Mechanisms and metabolic implications of regional differences among fat depots

Abstract

Fat distribution is closely linked to metabolic disease risk. Distribution varies with sex, genetic background, disease state, certain drugs and hormones, development, and aging. Preadipocyte replication and differentiation, developmental gene expression, susceptibility to apoptosis and cellular senescence, vascularity, inflammatory cell infiltration, and adipokine secretion vary among depots, as do fatty-acid handling and mechanisms of enlargement with positive-energy and loss with negative-energy balance. How interdepot differences in these molecular, cellular, and pathophysiological properties are related is incompletely understood. Whether fat redistribution causes metabolic disease or whether it is a marker of underlying processes that are primarily responsible is an open question.

Figure 1. Anatomy of Major Fat Depots in Rodents and Humans

Several different names for particular fat depots in rodents (A) and humans (B) are used, as are different groupings of fat depots for physiological and clinical studies. The names and anatomies of the fat depots reviewed here are indicated.

Figure 2. Regional Variation in Fat-Tissue Cell Dynamics

(A) Regional variation in fat-tissue cell dynamics. Preadipocytes arise from resident multipotent mesenchymal progenitor cells, which are generally associated with blood vessels and may be related to endothelial cells or pericytes, and can possibly become committed to brown fat, myocyte, osteocyte, chondrocyte, or macrophage lineages (see Supplemental Information for a note regarding nomenclature). Circulating progenitors may contribute, especially to visceral fat development (Crossno et al., 2006). (B) Committed preadipocytes can replicate, differentiate into adipocytes, or possibly revert into multipotent progenitors again. At least two interconvertible preadipocyte subtypes exist; one is more capable of replication, differentiation, and resistance of apoptosis than the other. Preadipocytes can be induced to differentiate by IGF-1 and other stimuli. Differentiated fat cells vary lipid content through esterifying exogenous fatty acids to glycerol, de novo lipogenesis, or fatty-acid release through lipolysis. (C) Key transcription factors involved in adipogenesis. IGF-1 and other signals combine to induce adipogenesis, with early increases in cyclic AMP (cAMP)-and protein kinase A-mediated phosphorylation and activation of CREB, which along with GSK3β contributes to activation of C/EBPβ. Activated C/EBPβ forms homodimers or heterodimers with glucocorticoid-induced C/EBPδ that enhance PPARγ expression and activity. Upon binding to a lipid ligand, as well as to RXRα and its retinoid ligands, PPARγ transactivates C/EBPα, the other major adipogenic transcription factor. PPARγ and C/EBPα cooperate to maintain their own expression, activate SREBP1c (ADD1 in mice), and, together with SREBP1c, transactivate around 2,500 downstream differentiation-dependent genes. This leads to the acquisition of capacities for adipogenesis, lipid storage, insulin responsiveness, and lipolysis; increased secretion of some adipokines (e.g., leptin) and decreased secretion of others (e.g., PAI-1); and changes in extracellular matrix component production, micro-RNAs, histones, and chromatin structure (reviewed in Cristancho and Lazar, 2011; Tang and Lane, 2012).

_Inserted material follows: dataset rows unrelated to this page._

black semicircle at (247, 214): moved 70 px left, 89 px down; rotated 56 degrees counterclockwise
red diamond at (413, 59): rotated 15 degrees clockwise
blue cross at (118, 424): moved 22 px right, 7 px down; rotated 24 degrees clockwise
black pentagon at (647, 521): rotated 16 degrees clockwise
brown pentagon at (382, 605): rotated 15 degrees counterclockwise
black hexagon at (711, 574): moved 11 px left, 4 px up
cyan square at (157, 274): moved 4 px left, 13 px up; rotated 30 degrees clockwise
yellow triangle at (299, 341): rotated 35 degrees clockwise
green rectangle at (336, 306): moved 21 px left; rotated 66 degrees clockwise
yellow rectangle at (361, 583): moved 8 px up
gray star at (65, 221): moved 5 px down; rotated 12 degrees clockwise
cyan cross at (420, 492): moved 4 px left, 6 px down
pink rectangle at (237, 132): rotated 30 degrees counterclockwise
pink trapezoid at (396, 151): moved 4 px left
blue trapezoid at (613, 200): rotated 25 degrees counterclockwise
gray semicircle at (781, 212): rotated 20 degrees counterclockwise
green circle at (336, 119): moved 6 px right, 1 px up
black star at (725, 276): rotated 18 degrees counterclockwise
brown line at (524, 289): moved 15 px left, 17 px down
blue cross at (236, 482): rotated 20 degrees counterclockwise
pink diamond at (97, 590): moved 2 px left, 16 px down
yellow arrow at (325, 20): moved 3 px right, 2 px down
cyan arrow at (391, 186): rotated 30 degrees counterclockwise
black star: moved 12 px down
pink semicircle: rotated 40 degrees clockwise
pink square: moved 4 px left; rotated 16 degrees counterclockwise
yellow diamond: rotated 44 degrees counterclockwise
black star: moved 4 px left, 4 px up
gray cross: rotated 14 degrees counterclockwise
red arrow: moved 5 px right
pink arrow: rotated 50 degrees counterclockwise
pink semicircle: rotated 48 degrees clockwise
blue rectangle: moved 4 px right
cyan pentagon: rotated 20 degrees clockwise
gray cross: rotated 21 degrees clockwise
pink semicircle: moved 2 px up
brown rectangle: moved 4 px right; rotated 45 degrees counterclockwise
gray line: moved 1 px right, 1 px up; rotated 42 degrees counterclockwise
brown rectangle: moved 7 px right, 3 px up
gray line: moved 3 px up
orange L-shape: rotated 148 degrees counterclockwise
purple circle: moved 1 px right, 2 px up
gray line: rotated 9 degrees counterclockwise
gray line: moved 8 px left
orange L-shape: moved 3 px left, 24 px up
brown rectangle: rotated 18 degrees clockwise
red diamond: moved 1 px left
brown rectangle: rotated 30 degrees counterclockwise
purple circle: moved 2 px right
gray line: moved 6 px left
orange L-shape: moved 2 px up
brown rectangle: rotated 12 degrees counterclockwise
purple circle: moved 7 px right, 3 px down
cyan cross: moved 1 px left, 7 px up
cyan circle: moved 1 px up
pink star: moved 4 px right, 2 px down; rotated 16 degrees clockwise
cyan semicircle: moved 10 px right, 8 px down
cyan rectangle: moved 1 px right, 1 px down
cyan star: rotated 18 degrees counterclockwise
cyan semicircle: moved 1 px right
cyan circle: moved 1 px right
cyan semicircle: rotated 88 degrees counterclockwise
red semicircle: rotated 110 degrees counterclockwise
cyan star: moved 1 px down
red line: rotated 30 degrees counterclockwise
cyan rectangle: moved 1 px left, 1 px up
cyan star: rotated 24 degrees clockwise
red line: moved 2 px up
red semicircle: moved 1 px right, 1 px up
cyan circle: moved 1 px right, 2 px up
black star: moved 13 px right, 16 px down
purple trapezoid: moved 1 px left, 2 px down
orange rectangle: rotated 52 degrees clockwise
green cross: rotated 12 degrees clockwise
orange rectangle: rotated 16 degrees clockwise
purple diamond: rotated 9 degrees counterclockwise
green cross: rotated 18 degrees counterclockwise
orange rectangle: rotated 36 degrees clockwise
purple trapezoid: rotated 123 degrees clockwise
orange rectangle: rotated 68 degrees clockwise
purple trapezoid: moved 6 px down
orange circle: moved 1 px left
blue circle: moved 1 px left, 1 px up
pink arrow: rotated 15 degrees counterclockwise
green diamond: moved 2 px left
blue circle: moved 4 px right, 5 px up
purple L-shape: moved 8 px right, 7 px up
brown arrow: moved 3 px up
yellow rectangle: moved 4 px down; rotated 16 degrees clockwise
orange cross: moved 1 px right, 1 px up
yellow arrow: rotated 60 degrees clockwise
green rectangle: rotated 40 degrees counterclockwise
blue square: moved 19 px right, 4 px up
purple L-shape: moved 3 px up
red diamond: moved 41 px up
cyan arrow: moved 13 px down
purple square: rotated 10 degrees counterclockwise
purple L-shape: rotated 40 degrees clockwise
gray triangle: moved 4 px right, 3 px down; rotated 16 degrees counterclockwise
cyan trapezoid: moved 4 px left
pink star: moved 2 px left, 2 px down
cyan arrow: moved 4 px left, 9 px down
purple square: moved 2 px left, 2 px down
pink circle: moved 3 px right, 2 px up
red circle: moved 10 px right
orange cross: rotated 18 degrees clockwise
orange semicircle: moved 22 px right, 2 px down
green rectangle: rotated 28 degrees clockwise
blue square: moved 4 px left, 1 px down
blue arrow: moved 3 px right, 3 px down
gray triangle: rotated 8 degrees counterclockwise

Figure 3. Mechanisms of Fat-Tissue Growth during the Progression of Obesity Vary among Depots

Some regions of human subcutaneous fat, which is specialized to provide long-term nutrient storage, grow through increases in fat cell number, such as femoral fat (A), and others grow through increases in fat cell size, such as abdominal subcutaneous fat (B). Intraperitoneal fat—the omental depot, for example (C)—generally enlarges through increases in fat cell size rather than number, consistent with its role in storing and releasing nutrients rapidly and its limited space for growth. These interdepot differences are related to higher potentials of subcutaneous than visceral preadipocytes for replication and adipogenesis.